*** Block opens ***
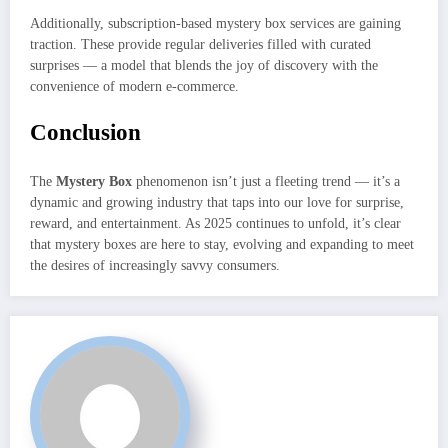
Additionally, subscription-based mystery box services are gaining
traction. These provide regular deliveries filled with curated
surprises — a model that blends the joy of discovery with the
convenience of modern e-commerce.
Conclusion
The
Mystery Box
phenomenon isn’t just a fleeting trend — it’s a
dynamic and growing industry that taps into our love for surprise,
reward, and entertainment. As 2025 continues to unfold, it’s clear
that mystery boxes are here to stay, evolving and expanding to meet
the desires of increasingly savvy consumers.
*** Block closes ***
*** Block opens ***
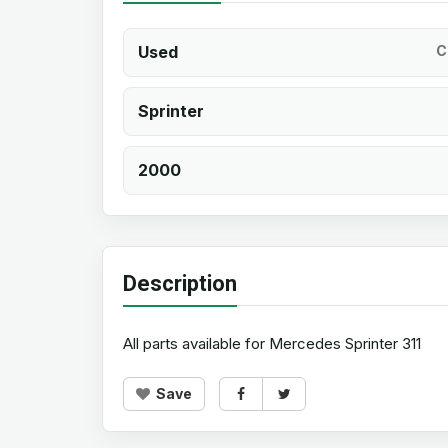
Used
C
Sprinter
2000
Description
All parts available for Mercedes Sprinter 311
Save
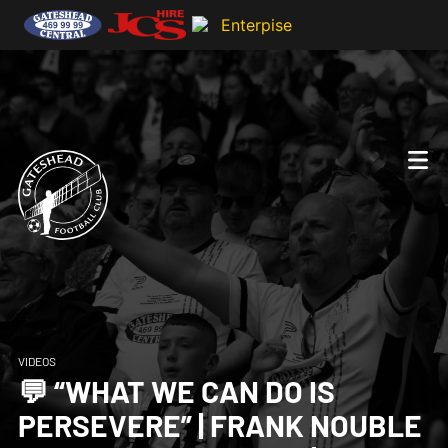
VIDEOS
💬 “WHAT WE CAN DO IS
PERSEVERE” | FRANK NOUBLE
*** Block closes ***
Reproduce the lines of the entries above from the one with "Additionally, subscription-based mystery" to the one with "the desires of increasingly savvy consumers.", both included, exactly and without any other line.

Output for this task:
Additionally, subscription-based mystery box services are gaining
traction. These provide regular deliveries filled with curated
surprises — a model that blends the joy of discovery with the
convenience of modern e-commerce.
Conclusion
The
Mystery Box
phenomenon isn’t just a fleeting trend — it’s a
dynamic and growing industry that taps into our love for surprise,
reward, and entertainment. As 2025 continues to unfold, it’s clear
that mystery boxes are here to stay, evolving and expanding to meet
the desires of increasingly savvy consumers.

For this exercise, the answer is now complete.